EXTRACTED MATERIAL:
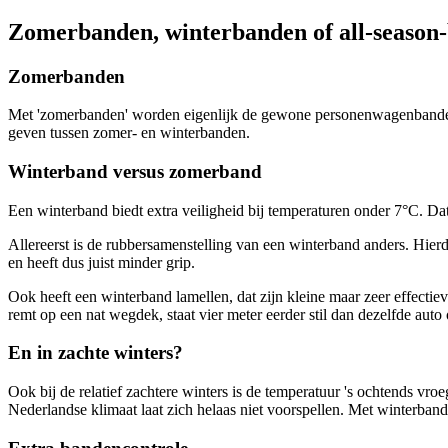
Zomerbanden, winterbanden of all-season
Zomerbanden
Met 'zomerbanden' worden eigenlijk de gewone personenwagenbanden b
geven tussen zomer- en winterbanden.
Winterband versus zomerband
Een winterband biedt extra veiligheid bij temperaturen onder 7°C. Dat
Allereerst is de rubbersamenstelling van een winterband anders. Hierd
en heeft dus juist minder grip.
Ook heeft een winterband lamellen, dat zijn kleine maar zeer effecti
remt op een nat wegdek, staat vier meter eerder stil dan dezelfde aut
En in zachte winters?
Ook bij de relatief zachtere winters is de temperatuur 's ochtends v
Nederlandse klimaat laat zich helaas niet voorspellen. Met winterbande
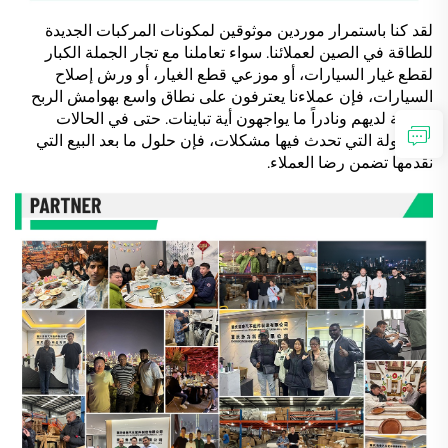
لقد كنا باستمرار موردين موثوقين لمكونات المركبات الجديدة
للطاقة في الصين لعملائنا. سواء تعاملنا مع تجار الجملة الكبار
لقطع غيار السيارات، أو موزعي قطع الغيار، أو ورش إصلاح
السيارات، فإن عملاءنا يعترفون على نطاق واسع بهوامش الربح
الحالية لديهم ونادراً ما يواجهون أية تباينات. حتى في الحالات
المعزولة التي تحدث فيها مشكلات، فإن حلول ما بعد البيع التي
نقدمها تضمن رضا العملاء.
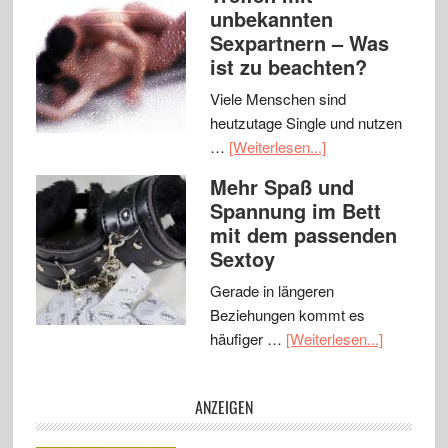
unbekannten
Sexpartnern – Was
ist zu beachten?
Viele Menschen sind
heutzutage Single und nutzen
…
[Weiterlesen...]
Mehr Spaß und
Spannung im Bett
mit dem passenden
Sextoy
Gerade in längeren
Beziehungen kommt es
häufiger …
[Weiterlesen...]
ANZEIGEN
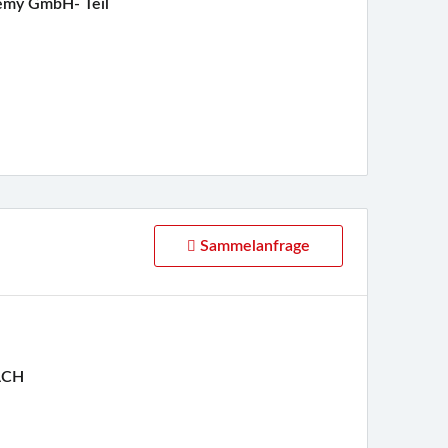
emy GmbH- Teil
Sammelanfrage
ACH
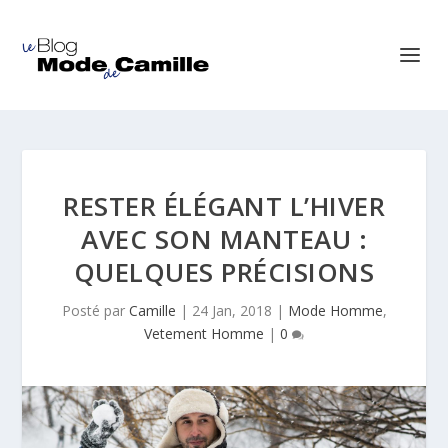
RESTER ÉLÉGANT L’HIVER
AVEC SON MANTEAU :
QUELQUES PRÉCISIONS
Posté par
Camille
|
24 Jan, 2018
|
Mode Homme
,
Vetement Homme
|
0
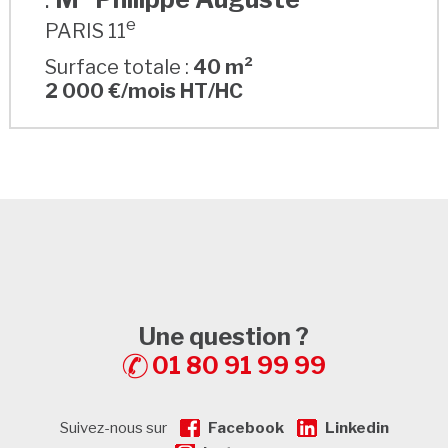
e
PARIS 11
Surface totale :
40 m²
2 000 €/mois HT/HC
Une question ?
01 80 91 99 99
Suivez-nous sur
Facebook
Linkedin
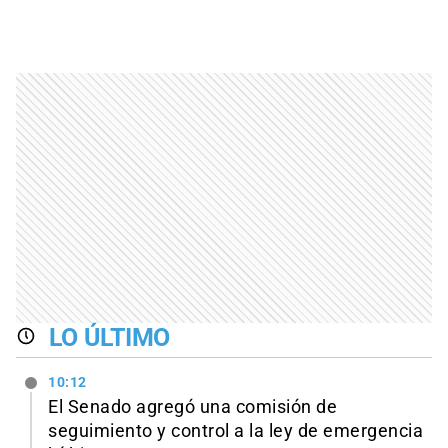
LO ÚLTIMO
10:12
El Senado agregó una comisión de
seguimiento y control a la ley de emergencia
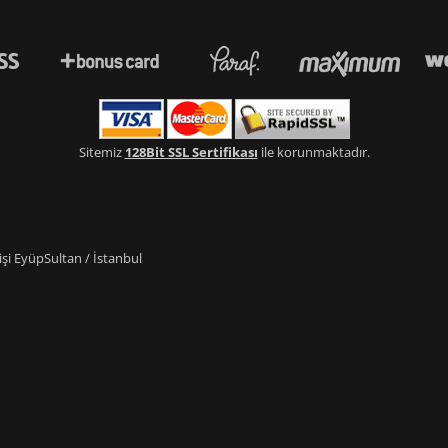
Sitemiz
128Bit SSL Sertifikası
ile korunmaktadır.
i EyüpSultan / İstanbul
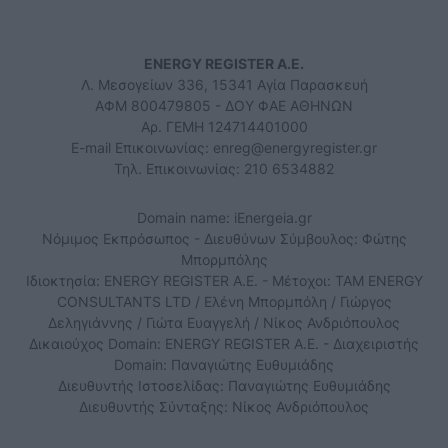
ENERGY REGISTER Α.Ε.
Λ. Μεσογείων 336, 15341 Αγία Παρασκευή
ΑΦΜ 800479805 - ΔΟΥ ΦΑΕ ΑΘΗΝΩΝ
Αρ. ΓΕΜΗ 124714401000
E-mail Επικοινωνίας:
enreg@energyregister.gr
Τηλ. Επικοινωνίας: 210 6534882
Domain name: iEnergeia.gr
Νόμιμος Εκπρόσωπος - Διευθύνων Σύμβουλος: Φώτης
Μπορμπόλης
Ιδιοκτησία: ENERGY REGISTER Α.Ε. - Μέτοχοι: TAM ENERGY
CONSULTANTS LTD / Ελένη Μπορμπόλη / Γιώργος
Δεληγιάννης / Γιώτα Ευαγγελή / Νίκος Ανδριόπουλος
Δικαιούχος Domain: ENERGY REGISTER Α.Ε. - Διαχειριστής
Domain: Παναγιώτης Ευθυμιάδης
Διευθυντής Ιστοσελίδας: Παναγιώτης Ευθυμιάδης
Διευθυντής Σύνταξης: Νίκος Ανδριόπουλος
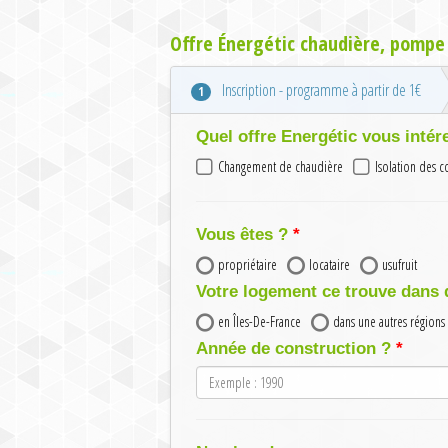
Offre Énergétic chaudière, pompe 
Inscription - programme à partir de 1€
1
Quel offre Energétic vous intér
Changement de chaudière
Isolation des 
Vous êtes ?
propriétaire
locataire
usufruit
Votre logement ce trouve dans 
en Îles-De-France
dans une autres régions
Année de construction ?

WHAT TO PRODUCE:
Read each line of the material, and wherever the word "chaudière" turns up, copy that line.

ANSWER TO THE EXERCISE:
Offre Énergétic chaudière, pompe 
Changement de chaudière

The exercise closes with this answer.